- Born: Dénes Liedemann 9 April 1922 Budapest, Kingdom of Hungary
- Died: 15 February 2014 (aged 91) Bavaria, Germany
- Occupation: Classical violinist
- Years active: 1944–2014
- Spouse: Anneliese Nissen ​ ​(m. 1947; died 2014)​
- Children: 2

= Dénes Zsigmondy =

Hungarian violinist

Dénes Zsigmondy (9 April 1922 – 15 February 2014) was a Hungarian classical violinist and music educator.

He was born Dénes Liedemann in Budapest, but changed his name to Zsigmondy, his paternal grandmother's surname, as it was more Hungarian than German. In 1944, whilst attending the Summer Academy in Salzburg, he was informed by his parents that he had been drafted into the Hungarian military—to avoid the draft he did not return to Hungary and hid out with a German family at Lake Starnberg. After World War II, Zsigmondy was rejected by several orchestras before joining the Bavarian Radio Symphony Orchestra when he impressed the conductor with his performance of Brahms' Violin Concerto.

Following this appointment, Zsigmondy would perform as a soloist with the Berliner Symphoniker and the Vienna Symphony; the philharmonic orchestras of Tokyo, Budapest and Munich; and the radio orchestras of the Australian Broadcasting Corporation in Sydney and Melbourne, and in Munich; as well as the Stuttgart Chamber Orchestra and the Camerata Salzburg.

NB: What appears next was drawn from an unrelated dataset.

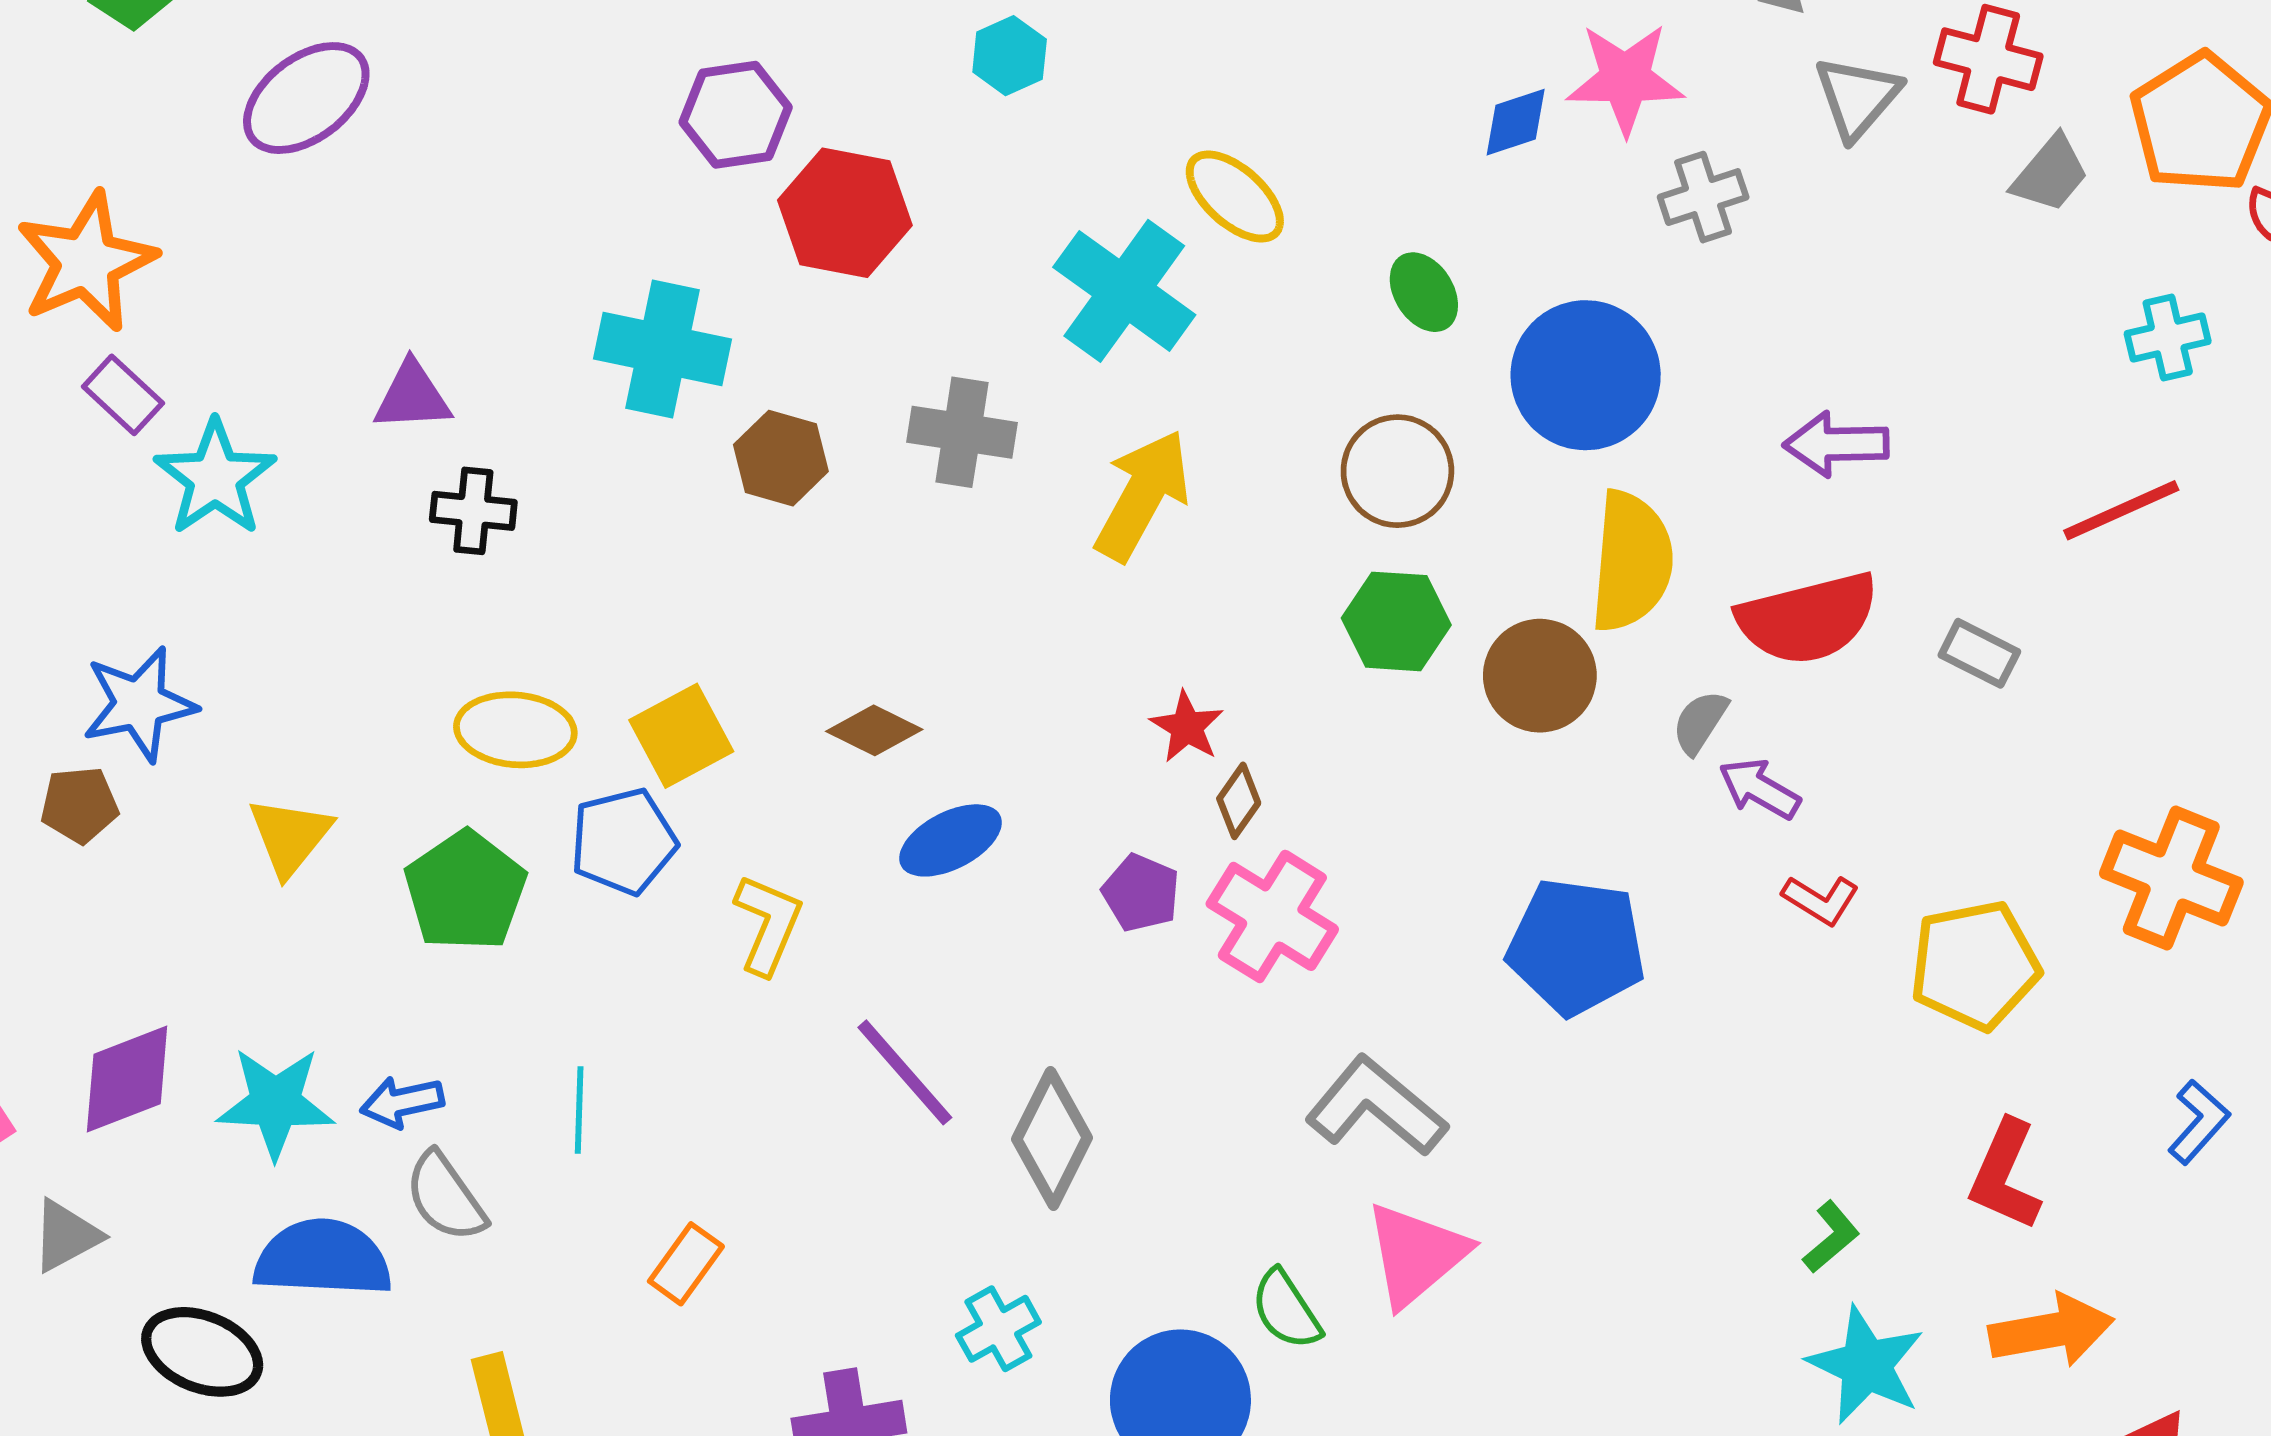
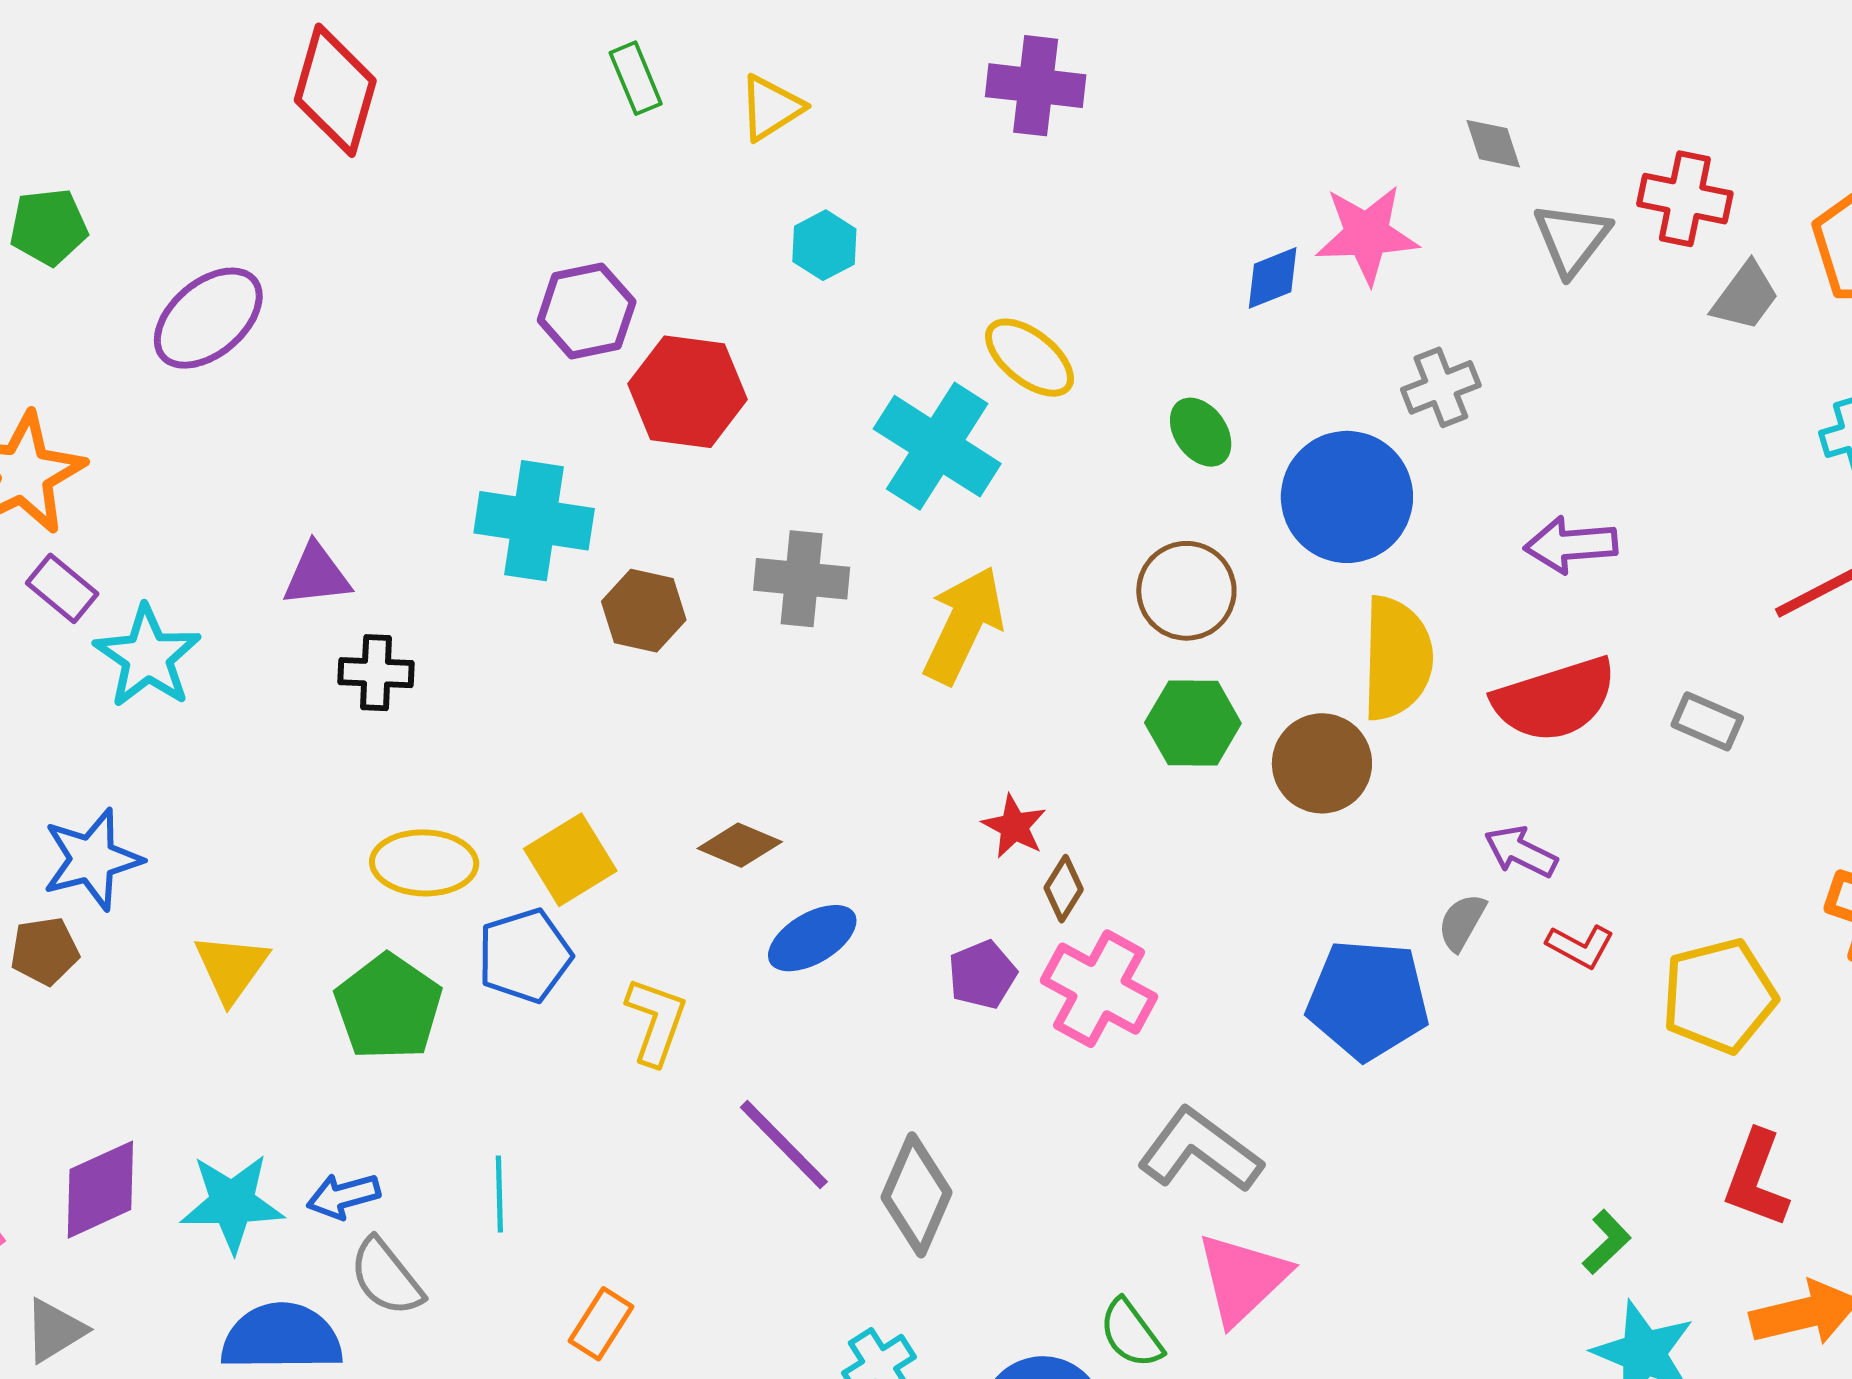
gray cross: (1703, 197) -> (1441, 387), moved
gray semicircle: (1700, 722) -> (1462, 922), moved
purple pentagon: (1141, 893) -> (982, 975), turned 30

From 1971, he was a professor (later emeritus professor) of music at the University of Washington at Seattle, a visiting professor at Boston University, and conducted masterclasses at the New England Conservatory and other institutions around the world. He taught at the Hochschule für Musik Mainz in his later years.

He was married to the pianist Anneliese Nissen, with whom he gave recitals, from 1947 until her death in 2014. The couple had two daughters.

Zsigmondy died, aged 91, at his home in Bavaria, Germany on 15 February 2014.